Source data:
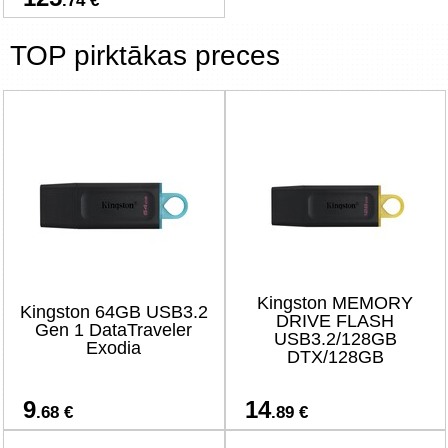
.74 €
TOP pirktākas preces
Kingston MEMORY
Kingston 64GB USB3.2
DRIVE FLASH
Gen 1 DataTraveler
USB3.2/128GB
Exodia
DTX/128GB
9
14
.68 €
.89 €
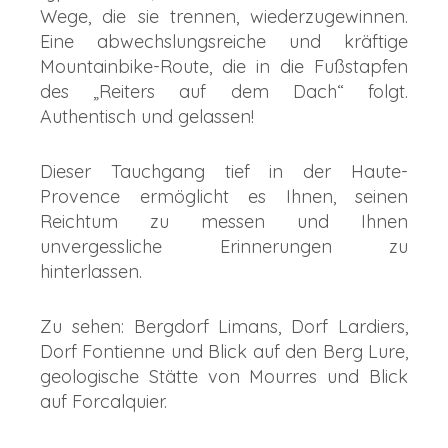
Wege, die sie trennen, wiederzugewinnen.
Eine abwechslungsreiche und kräftige
Mountainbike-Route, die in die Fußstapfen
des „Reiters auf dem Dach“ folgt.
Authentisch und gelassen!
Dieser Tauchgang tief in der Haute-
Provence ermöglicht es Ihnen, seinen
Reichtum zu messen und Ihnen
unvergessliche Erinnerungen zu
hinterlassen.
Zu sehen: Bergdorf Limans, Dorf Lardiers,
Dorf Fontienne und Blick auf den Berg Lure,
geologische Stätte von Mourres und Blick
auf Forcalquier.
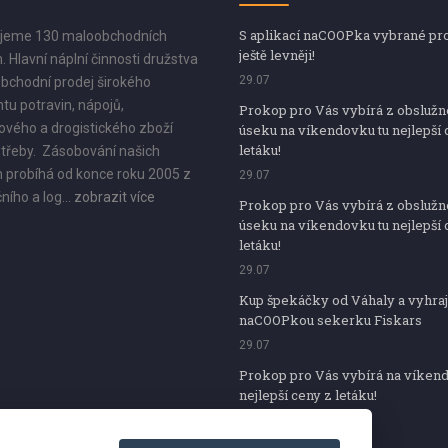
S aplikací naCOOPka vybrané pr
jeme 130 maloobchodních
ještě levněji!
. Hlavní náplní činnosti družstva
29.07
bchodní prodej širokého
tu potravin, nápojů,
Prokop pro Vás vybírá z obsluž
vého a drogistického zboží
úseku na víkendovku tu nejlepší 
letáku!
třeby. Zásobování našich
 probíhá od konce roku 2005 z
29.07
ního a log...
zobrazit více
Prokop pro Vás vybírá z obsluž
úseku na víkendovku tu nejlepší 
letáku!
29.07
Kup špekáčky od Váhaly a vyhraj
naCOOPkou sekerku Fiskars
29.07
Prokop pro Vás vybírá na víken
nejlepší ceny z letáku!
29.07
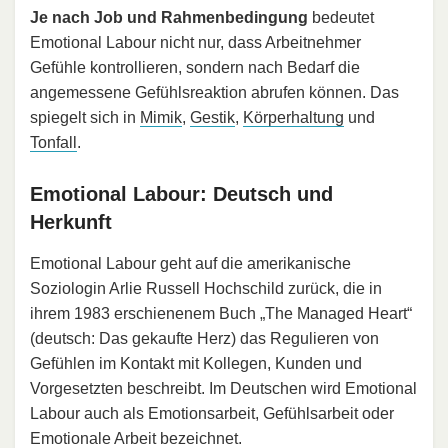
Je nach Job und Rahmenbedingung
bedeutet
Emotional Labour nicht nur, dass Arbeitnehmer
Gefühle kontrollieren, sondern nach Bedarf die
angemessene Gefühlsreaktion abrufen können. Das
spiegelt sich in
Mimik
,
Gestik
,
Körperhaltung
und
Tonfall
.
Emotional Labour: Deutsch und
Herkunft
Emotional Labour geht auf die amerikanische
Soziologin Arlie Russell Hochschild zurück, die in
ihrem 1983 erschienenem Buch „The Managed Heart“
(deutsch: Das gekaufte Herz) das Regulieren von
Gefühlen im Kontakt mit Kollegen, Kunden und
Vorgesetzten beschreibt. Im Deutschen wird Emotional
Labour auch als Emotionsarbeit, Gefühlsarbeit oder
Emotionale Arbeit bezeichnet.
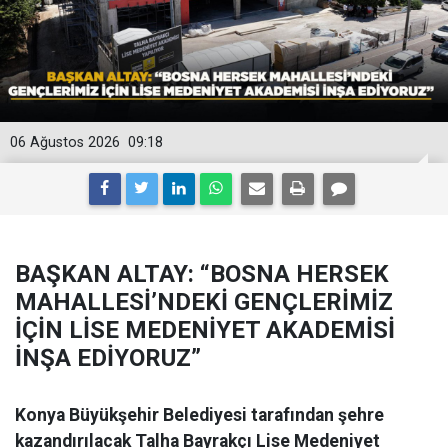
06 Ağustos 2026
09:18
BAŞKAN ALTAY: “BOSNA HERSEK
MAHALLESİ’NDEKİ GENÇLERİMİZ
İÇİN LİSE MEDENİYET AKADEMİSİ
İNŞA EDİYORUZ”
Konya Büyükşehir Belediyesi tarafından şehre
kazandırılacak Talha Bayrakçı Lise Medeniyet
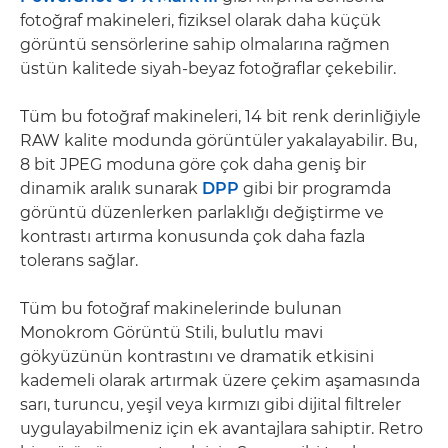
fotoğraf makineleri, fiziksel olarak daha küçük
görüntü sensörlerine sahip olmalarına rağmen
üstün kalitede siyah-beyaz fotoğraflar çekebilir.
Tüm bu fotoğraf makineleri, 14 bit renk derinliğiyle
RAW kalite modunda görüntüler yakalayabilir. Bu,
8 bit JPEG moduna göre çok daha geniş bir
dinamik aralık sunarak
DPP
gibi bir programda
görüntü düzenlerken parlaklığı değiştirme ve
kontrastı artırma konusunda çok daha fazla
tolerans sağlar.
Tüm bu fotoğraf makinelerinde bulunan
Monokrom Görüntü Stili, bulutlu mavi
gökyüzünün kontrastını ve dramatik etkisini
kademeli olarak artırmak üzere çekim aşamasında
sarı, turuncu, yeşil veya kırmızı gibi dijital filtreler
uygulayabilmeniz için ek avantajlara sahiptir. Retro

- _Task statement_: Throughout the data above, report every line that contains the string "Blick".

- _Answer to the exercise_:
Dorf Fontienne und Blick auf den Berg Lure,
geologische Stätte von Mourres und Blick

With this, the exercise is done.